According to Cassels, it is still too early to know just how effective the H1N1 vaccine is. An “overblown fear of this flu,” is what is contributing the panic around obtaining the vaccine, he said. However, the University of Victoria professor offered up a reminder that a pandemic doesn’t necessarily indicate there is a serious danger. It means H1N1 is widespread.

Cassels agreed that many First Nations communities that are dealing with overcrowding are more susceptible to spreading the flu virus, but he questioned how money for the H1N1 campaign is being spent.

“I am not saying the flu vaccine is bad or good. I am saying we are spending lots of money on this,” said Cassels, who referred to a front-page Globe and Mail article published on Nov. 12 that reported $1.51billion has been spent on H1N1 vaccinations.

Cassels isn’t convinced Aboriginal communities necessarily need a quick dose to protect them from Swine flu, rather than a permanent solution to the underlying issues

“When you are talking about Aboriginal communities, I think there is lots of high priority things like better drinking water and more hygienic living conditions that are probably higher priority than wasting a billion and a half on a massive flu campaign that probably is a lot of nothing.”

Health Canada’s senior medical adviser Dr. Paul Gully was another medical expert on the panel of the H1N1 summit. He not only believes immunization should be promoted, he also referred to the opinions of critics who don’t completely support the vaccine as “worrying.”

During the summit, Gully said he feared the naysayers would scare members of the public away from being immunized.

One thing that both the medical panel and First Nation communities don’t seem to be worried about is being unprepared for the next wave of influenza.
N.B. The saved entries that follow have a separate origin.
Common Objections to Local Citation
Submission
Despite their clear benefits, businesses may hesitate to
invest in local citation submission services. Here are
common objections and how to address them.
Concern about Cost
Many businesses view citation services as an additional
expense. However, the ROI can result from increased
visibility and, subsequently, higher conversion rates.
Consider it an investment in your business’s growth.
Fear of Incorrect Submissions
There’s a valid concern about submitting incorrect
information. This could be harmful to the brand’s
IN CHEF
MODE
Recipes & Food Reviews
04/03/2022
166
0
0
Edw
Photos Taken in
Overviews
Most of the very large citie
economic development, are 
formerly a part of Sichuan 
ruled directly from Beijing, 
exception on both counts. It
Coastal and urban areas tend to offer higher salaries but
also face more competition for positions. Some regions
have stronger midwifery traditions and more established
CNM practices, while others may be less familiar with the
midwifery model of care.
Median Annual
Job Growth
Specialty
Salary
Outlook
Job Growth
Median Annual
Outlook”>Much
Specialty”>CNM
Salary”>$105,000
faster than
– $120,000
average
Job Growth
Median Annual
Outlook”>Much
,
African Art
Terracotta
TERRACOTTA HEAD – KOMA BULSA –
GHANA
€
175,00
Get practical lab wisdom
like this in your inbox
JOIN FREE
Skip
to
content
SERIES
The H1N1 summit showed video clips of First Nations that were successfully preparing their communities for a potential outbreak. The AFN’s public health advisor Dr. Kim Barker said the AFN was encouraging communication with First Nation communities, while Gully reassured listeners that on-reserve nurse practitioners have access to doctors and any other help that they may need.

Carolyne Neufeld, health director at Seabird Island Indian Band in British Columbia, said her clinic is prepared thanks to consistent attention they have received from their local health authority and Health Canada.
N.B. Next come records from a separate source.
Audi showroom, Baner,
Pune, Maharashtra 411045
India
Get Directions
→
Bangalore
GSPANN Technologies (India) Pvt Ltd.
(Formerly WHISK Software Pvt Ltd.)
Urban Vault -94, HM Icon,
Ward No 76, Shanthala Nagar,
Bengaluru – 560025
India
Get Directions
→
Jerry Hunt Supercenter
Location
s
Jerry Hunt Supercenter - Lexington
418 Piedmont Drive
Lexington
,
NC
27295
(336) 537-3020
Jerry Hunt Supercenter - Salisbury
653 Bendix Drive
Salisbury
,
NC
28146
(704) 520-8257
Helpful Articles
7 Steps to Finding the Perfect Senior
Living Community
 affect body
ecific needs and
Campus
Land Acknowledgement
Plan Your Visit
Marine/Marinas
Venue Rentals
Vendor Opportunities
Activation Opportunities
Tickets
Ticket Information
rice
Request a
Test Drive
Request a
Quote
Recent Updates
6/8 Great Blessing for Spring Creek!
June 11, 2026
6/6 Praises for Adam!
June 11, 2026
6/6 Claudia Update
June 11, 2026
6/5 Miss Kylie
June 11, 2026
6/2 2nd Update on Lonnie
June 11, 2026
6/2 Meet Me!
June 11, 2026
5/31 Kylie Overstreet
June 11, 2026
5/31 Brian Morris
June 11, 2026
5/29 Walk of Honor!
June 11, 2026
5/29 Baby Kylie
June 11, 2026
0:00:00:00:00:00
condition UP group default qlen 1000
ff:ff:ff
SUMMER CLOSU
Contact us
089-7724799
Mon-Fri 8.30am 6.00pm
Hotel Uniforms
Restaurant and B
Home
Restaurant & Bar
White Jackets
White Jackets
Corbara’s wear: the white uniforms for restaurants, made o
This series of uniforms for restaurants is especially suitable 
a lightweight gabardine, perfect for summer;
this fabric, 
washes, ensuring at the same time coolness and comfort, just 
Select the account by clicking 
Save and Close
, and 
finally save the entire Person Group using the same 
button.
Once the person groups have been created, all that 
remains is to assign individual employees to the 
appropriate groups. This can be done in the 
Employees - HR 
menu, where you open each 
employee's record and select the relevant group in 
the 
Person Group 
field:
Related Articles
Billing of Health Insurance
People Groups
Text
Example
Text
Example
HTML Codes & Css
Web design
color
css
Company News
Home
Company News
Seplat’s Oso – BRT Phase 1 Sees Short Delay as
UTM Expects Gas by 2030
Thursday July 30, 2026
“I do thank Health Canada. They have been calling everyday... I can only say good things,” said Neufeld.

“We received all of the supplies we needed [and] we received vaccine we needed in a timely manner,” she added. However, Neufeld later revealed that her one criticism is that she wished her clinic had everything they needed sooner. An earlier shipment of the flu shot would have helped significantly, she said.

“At least 50 per cent of our staff has been off sick,” said Neufeld, who admitted that her staff was unable to watch the H1N1 summit because of how busy the clinic has been.

“Our clinic has been jammed with patients for weeks.”

Neufeld said the flu vaccine was shipped to her at the end of October, but she is confident if the clinic had received it a month earlier, it would have decreased the amount of patients that they are currently caring for.

The live broadcast of the H1N1 summit received just over 1,050 online hits. The AFN had originally planned to leave the recorded broadcast on their Web site for a couple of weeks; however, they have decided to leave it up until Dec. 31.